*** EXERCISE INPUT
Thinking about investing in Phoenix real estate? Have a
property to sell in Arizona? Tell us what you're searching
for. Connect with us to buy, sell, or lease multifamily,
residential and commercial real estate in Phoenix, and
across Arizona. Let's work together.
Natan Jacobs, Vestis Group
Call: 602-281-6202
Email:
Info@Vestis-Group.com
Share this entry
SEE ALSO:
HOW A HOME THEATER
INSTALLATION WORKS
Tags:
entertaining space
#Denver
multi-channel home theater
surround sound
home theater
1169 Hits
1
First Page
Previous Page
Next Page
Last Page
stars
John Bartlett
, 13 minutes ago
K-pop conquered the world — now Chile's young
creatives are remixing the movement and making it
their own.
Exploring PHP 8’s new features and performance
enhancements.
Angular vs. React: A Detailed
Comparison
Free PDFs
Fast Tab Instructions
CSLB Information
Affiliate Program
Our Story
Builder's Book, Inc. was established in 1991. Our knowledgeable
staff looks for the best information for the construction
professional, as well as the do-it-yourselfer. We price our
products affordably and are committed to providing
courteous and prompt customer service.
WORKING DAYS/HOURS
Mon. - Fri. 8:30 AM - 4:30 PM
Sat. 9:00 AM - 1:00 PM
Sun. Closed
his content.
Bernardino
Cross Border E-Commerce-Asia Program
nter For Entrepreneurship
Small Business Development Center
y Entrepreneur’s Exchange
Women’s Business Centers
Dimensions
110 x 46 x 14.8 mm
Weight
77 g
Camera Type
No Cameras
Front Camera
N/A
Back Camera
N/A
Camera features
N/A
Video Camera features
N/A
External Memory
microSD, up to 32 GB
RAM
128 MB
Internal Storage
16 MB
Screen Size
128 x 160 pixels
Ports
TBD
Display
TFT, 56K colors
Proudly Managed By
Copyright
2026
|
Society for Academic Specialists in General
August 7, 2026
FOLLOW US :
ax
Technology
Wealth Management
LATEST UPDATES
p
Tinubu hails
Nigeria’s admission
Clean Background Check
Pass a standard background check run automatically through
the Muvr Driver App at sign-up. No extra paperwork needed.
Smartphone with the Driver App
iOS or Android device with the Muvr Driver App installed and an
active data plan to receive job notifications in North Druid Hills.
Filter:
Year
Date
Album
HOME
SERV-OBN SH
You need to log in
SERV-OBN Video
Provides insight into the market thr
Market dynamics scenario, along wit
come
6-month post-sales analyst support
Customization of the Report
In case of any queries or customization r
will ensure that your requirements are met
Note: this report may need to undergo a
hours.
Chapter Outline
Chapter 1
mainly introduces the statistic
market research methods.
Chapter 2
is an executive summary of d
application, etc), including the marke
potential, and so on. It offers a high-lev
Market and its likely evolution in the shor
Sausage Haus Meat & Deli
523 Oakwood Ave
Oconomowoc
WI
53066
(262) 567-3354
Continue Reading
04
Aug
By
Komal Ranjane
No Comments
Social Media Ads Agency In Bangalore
******
▶ [EXERCISE]: Return exactly the lines above from the line that has "Share this entry" through the line that has "iOS or Android", inclusive, and nothing else.

▶ [EXERCISE OUTPUT]:
Share this entry
SEE ALSO:
HOW A HOME THEATER
INSTALLATION WORKS
Tags:
entertaining space
#Denver
multi-channel home theater
surround sound
home theater
1169 Hits
1
First Page
Previous Page
Next Page
Last Page
stars
John Bartlett
, 13 minutes ago
K-pop conquered the world — now Chile's young
creatives are remixing the movement and making it
their own.
Exploring PHP 8’s new features and performance
enhancements.
Angular vs. React: A Detailed
Comparison
Free PDFs
Fast Tab Instructions
CSLB Information
Affiliate Program
Our Story
Builder's Book, Inc. was established in 1991. Our knowledgeable
staff looks for the best information for the construction
professional, as well as the do-it-yourselfer. We price our
products affordably and are committed to providing
courteous and prompt customer service.
WORKING DAYS/HOURS
Mon. - Fri. 8:30 AM - 4:30 PM
Sat. 9:00 AM - 1:00 PM
Sun. Closed
his content.
Bernardino
Cross Border E-Commerce-Asia Program
nter For Entrepreneurship
Small Business Development Center
y Entrepreneur’s Exchange
Women’s Business Centers
Dimensions
110 x 46 x 14.8 mm
Weight
77 g
Camera Type
No Cameras
Front Camera
N/A
Back Camera
N/A
Camera features
N/A
Video Camera features
N/A
External Memory
microSD, up to 32 GB
RAM
128 MB
Internal Storage
16 MB
Screen Size
128 x 160 pixels
Ports
TBD
Display
TFT, 56K colors
Proudly Managed By
Copyright
2026
|
Society for Academic Specialists in General
August 7, 2026
FOLLOW US :
ax
Technology
Wealth Management
LATEST UPDATES
p
Tinubu hails
Nigeria’s admission
Clean Background Check
Pass a standard background check run automatically through
the Muvr Driver App at sign-up. No extra paperwork needed.
Smartphone with the Driver App
iOS or Android device with the Muvr Driver App installed and an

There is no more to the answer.